Peter Olayinka (à droite), du Nigeria et du Slavia Prague, en action contre le défenseur du FC Barcelone Gerard Pique Copyright de l’image Getty Images
Image caption Peter Olayinka (à droite), du Nigeria et du Slavia Prague, en action contre le défenseur du FC Barcelone Gerard Pique

La dernière étape de l'odyssée footballistique de l'international nigérian Peter Olayinka l'amènera au Westfalenstadion du Borussia Dortmund pour le Slavia Prague en Ligue des champions de l'UEFA.

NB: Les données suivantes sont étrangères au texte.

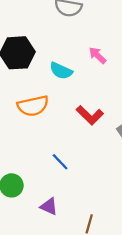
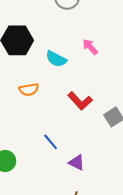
orange semicircle: (33, 106) -> (29, 90), size x0.7
purple triangle: (49, 206) -> (77, 163), moved

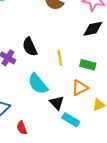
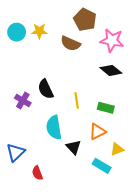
black diamond: (93, 29) -> (111, 70), turned 50
cyan semicircle: (38, 84) -> (54, 127), turned 30
cyan rectangle: (71, 120) -> (102, 166), moved

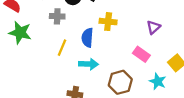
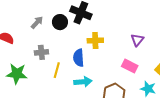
gray cross: (57, 16) -> (41, 52), moved
green star: (20, 33) -> (17, 74), moved

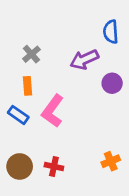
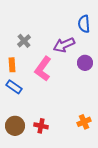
orange rectangle: (28, 86) -> (12, 65), moved
pink L-shape: (53, 111) -> (43, 69), moved

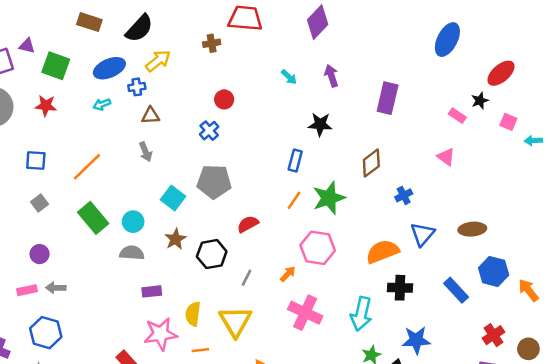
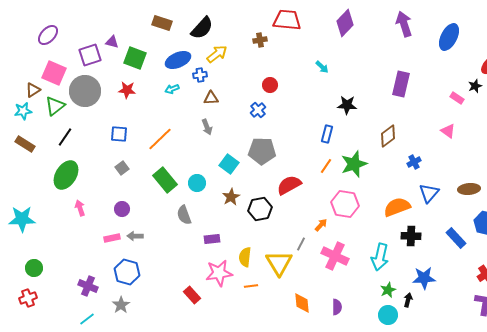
purple arrow: (331, 76) -> (404, 24), moved, size x1.4
red semicircle: (248, 224) -> (289, 185), size x1.4
gray semicircle: (132, 253) -> (184, 215), moved, turned -114
gray line: (247, 278) -> (301, 244), moved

Le jeune homme de 24 ans a déjà marqué pour le champion de la République tchèque lors de son premier match nul 1:1 contre l'Inter Milan en septembre dernier.

Le mois dernier, il avait représenté une menace permanente lors d'un nul 0:0, le Slavia Prague étant devenu la première équipe à empêcher Barcelone de marquer au Camp Nou depuis février 2018.

Le Slavia compte deux points et terminera quatrième du Groupe F, bien qu'il soit invaincu à l'extérieur et que le Nigérian ait hâte de laisser une autre marque sur le parcours.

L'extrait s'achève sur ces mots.